RAW DATA: Begin

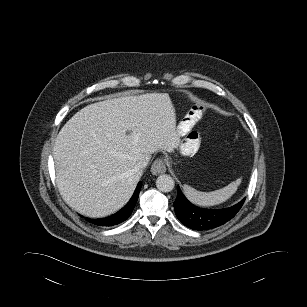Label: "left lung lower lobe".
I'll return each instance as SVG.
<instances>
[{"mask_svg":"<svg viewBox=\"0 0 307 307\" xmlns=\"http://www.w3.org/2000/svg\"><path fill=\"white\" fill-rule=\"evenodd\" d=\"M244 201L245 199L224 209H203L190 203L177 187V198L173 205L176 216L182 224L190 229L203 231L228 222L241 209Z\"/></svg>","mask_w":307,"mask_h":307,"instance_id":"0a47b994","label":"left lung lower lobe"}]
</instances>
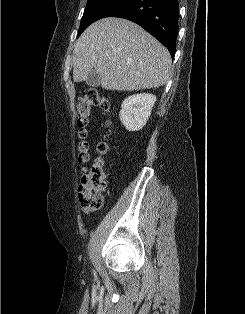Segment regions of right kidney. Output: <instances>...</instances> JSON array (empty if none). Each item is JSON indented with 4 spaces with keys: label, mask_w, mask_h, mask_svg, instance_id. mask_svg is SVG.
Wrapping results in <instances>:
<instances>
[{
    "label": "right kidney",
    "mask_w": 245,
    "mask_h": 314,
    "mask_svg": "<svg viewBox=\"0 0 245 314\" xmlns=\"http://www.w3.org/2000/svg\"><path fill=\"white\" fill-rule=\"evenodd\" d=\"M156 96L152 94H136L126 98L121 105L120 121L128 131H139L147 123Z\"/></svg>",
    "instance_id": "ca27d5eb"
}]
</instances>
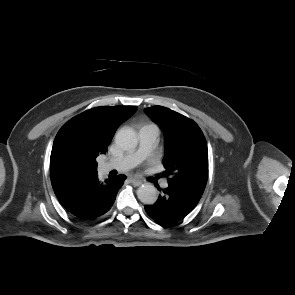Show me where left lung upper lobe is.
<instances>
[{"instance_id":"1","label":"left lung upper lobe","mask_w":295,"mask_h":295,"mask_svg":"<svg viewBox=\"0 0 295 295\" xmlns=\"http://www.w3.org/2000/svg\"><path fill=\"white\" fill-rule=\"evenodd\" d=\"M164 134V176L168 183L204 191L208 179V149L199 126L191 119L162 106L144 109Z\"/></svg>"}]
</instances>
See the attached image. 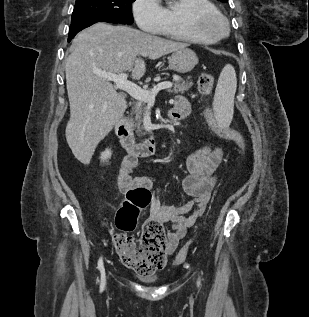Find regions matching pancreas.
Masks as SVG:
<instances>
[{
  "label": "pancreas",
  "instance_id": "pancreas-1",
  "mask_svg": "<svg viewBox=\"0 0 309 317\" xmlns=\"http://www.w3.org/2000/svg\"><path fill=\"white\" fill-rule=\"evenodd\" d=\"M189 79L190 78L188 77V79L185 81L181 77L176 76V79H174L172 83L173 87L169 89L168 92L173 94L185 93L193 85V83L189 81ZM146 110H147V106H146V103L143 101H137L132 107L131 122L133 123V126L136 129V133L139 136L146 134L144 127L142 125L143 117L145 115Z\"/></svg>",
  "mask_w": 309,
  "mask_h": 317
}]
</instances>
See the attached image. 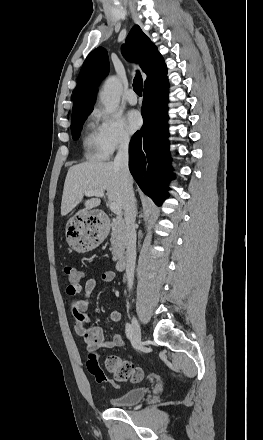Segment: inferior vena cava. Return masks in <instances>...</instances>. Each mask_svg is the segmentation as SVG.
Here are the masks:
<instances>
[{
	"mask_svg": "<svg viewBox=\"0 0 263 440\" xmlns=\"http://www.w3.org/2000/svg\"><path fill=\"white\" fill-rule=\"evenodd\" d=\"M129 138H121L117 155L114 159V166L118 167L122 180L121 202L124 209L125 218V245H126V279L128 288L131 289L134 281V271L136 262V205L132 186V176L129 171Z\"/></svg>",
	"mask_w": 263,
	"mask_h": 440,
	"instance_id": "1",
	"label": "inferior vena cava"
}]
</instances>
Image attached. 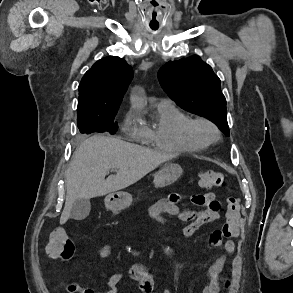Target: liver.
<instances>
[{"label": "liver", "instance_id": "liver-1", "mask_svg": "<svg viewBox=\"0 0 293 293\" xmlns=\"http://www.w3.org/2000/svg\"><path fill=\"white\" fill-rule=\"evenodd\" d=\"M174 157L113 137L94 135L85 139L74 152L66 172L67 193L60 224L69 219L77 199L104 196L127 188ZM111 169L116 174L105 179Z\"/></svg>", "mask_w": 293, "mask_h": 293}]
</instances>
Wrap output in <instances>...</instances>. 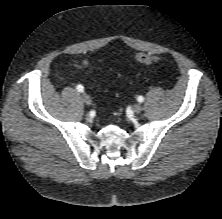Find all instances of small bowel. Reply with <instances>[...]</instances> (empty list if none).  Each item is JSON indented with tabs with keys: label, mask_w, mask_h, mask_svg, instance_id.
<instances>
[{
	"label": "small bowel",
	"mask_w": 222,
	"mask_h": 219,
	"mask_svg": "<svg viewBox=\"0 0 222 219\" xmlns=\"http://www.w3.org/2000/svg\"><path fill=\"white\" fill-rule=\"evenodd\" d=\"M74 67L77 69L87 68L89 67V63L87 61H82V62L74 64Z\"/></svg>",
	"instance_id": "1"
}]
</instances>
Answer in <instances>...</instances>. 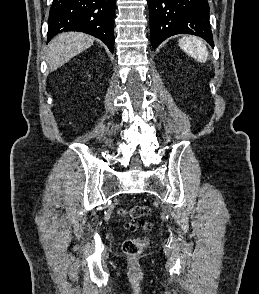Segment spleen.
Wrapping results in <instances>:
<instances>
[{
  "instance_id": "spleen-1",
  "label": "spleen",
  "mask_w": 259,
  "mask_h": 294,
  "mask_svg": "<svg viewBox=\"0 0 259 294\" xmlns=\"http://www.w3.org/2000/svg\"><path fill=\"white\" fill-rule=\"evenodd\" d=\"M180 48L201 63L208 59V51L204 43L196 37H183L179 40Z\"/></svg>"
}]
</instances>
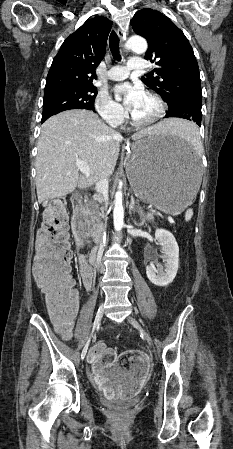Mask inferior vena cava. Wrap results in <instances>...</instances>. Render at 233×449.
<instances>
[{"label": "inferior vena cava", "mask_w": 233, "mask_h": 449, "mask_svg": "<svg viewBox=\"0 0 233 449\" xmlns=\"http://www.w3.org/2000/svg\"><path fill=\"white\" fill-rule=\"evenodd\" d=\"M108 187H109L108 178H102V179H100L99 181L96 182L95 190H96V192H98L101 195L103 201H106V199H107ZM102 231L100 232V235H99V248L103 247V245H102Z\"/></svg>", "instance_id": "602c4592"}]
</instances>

RAW DATA: End

In the records above, transcribe exactly the lines from the one containing "Mask inferior vena" through the last line, both included, and skip the pictures.

Mask inferior vena cava. Wrap results in <instances>...</instances>. Render at 233×449.
<instances>
[{"label": "inferior vena cava", "mask_w": 233, "mask_h": 449, "mask_svg": "<svg viewBox=\"0 0 233 449\" xmlns=\"http://www.w3.org/2000/svg\"><path fill=\"white\" fill-rule=\"evenodd\" d=\"M108 187H109L108 178H102V179H100L99 181L96 182L95 190H96V192H98L101 195L103 201H106V199H107ZM102 231L100 232V235H99V248L103 247V245H102Z\"/></svg>", "instance_id": "602c4592"}]
</instances>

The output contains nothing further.